As the Earth thaws, the public flock to the parks for a day of sunshine and socialisation. Shorter lengths and bright patterns, London is awash with summer florals and blue denim. I tend to avoid the crowds, in search of my own haven.
Along the illuminated paving stones do I find a Victorian-inspired, cast iron gate. The black metal is scorching as I tenderly allow myself into the garden patio. I see an inviting bench, almost as if the sun has two weighty hands on my shoulders. Before I reach the comfort of sitting down, I am swarmed by a small animal tribe: an unlikely trio of hens, entrusted as keepers of the garden.
I hold my breath as they circle my feet and peck at my laces. I am not sure how happy they are to have a foreign invader, but my silence quickly earns their trust. Over a shared lunch, we bond even more. All three sit with their feet tucked in, their feathered bodies as dense as bread loaves.
They rise to wish me farewell, as the heat of the iron gate subsided from the cool evening air.

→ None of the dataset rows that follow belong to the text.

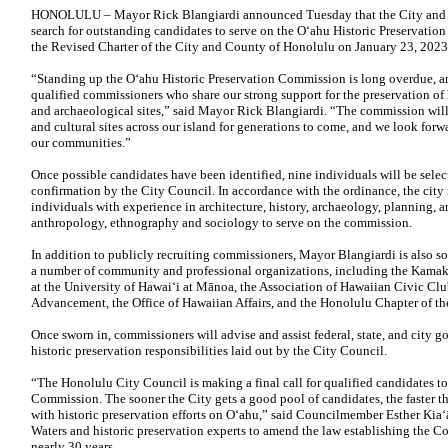
HONOLULU – Mayor Rick Blangiardi announced Tuesday that the City and C
search for outstanding candidates to serve on the Oʻahu Historic Preservati
the Revised Charter of the City and County of Honolulu on January 23, 2023
“Standing up the Oʻahu Historic Preservation Commission is long overdue, a
qualified commissioners who share our strong support for the preservation of h
and archaeological sites,” said Mayor Rick Blangiardi. “The commission will 
and cultural sites across our island for generations to come, and we look forwa
our communities.”
Once possible candidates have been identified, nine individuals will be sele
confirmation by the City Council. In accordance with the ordinance, the city i
individuals with experience in architecture, history, archaeology, planning, ar
anthropology, ethnography and sociology to serve on the commission.
In addition to publicly recruiting commissioners, Mayor Blangiardi is also sol
a number of community and professional organizations, including the Kamak
at the University of Hawaiʻi at Mānoa, the Association of Hawaiian Civic Clu
Advancement, the Office of Hawaiian Affairs, and the Honolulu Chapter of the
Once sworn in, commissioners will advise and assist federal, state, and city 
historic preservation responsibilities laid out by the City Council.
“The Honolulu City Council is making a final call for qualified candidates to
Commission. The sooner the City gets a good pool of candidates, the faster 
with historic preservation efforts on Oʻahu,” said Councilmember Esther Kia
Waters and historic preservation experts to amend the law establishing the Co
nearly 30 years.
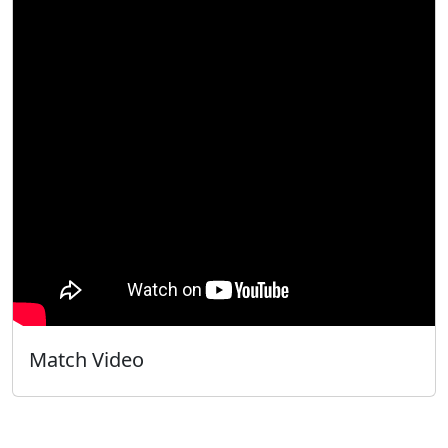
Match Video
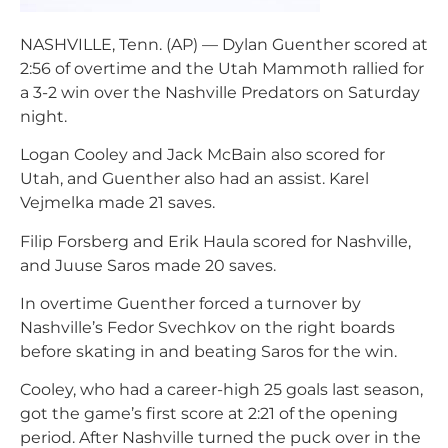
NASHVILLE, Tenn. (AP) — Dylan Guenther scored at
2:56 of overtime and the Utah Mammoth rallied for
a 3-2 win over the Nashville Predators on Saturday
night.
Logan Cooley and Jack McBain also scored for
Utah, and Guenther also had an assist. Karel
Vejmelka made 21 saves.
Filip Forsberg and Erik Haula scored for Nashville,
and Juuse Saros made 20 saves.
In overtime Guenther forced a turnover by
Nashville’s Fedor Svechkov on the right boards
before skating in and beating Saros for the win.
Cooley, who had a career-high 25 goals last season,
got the game’s first score at 2:21 of the opening
period. After Nashville turned the puck over in the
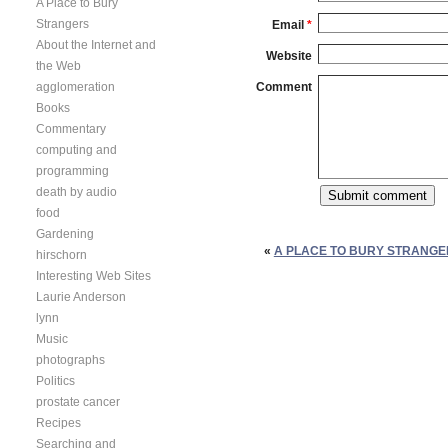
A Place to Bury
Strangers
Email
*
About the Internet and
Website
the Web
agglomeration
Comment
Books
Commentary
computing and
programming
death by audio
food
Gardening
«
A PLACE TO BURY STRANGE
hirschorn
Interesting Web Sites
Laurie Anderson
lynn
Music
photographs
Politics
prostate cancer
Recipes
Searching and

Green is the colour of rejuvenation. Rose is the colour of gratitude. Together, much like the stream of water, these colours slowly drift downstream with a steady sunrise to guide them. Bouncing off the rosy canal boats, the combined pigment floods the pathway. In the glistening water, I see the abundance of life and energy here.
As if admiring their reflection, the trees sway merrily above the water, with the rhythm of rustling leaves as their accompanying music. They join branches with the equally arched trees on the other side of the water, forming a natural pathway to be voyaged by the inhabiting squirrels.

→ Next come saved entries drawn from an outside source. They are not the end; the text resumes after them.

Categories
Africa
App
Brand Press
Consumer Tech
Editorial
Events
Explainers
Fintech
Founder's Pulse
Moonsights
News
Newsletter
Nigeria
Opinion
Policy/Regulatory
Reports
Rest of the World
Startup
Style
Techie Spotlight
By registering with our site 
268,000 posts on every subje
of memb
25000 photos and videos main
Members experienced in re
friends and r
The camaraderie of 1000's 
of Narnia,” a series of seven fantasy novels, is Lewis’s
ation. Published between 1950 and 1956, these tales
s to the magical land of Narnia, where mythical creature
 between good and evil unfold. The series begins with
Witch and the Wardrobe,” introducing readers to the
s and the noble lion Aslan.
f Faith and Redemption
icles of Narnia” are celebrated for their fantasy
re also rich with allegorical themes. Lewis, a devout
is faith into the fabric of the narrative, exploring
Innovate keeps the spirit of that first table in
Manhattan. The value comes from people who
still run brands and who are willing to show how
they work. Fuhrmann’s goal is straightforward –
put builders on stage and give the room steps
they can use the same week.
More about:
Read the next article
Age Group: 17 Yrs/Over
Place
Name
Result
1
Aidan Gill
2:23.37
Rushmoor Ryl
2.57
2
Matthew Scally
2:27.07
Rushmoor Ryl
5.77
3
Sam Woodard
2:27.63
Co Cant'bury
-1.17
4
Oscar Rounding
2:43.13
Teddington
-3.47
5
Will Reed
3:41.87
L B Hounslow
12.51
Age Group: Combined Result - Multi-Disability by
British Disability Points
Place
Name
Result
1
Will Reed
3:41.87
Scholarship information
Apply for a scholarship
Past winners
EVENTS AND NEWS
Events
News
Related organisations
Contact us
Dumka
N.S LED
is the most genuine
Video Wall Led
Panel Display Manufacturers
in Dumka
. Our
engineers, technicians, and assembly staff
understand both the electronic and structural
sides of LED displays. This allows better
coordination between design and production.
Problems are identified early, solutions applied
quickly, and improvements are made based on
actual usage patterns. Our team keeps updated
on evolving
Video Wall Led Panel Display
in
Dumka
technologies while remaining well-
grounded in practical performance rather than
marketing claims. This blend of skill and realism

I walk underneath and listen for their morning chatter across the information (and physical) highway, with their speedy commute to either side as an affectatious display of agility.
As I reach the bend of the pathway, I see the boats moored. Free from civilisation, the community on the canals wrap up warm on the decks. Their gloved hands are enlaced tightly around a mug of tea in conversation with their neighbours, or a solitary fishing rod in sport, hoping to catch their next meal. The rods animate the water, as it ripples and merges various blocks of green.
Breathing in the fresh air, we each exhale small, white clouds which soar into the atmosphere.
It is almost like living inside the polychromatic dream of a painting.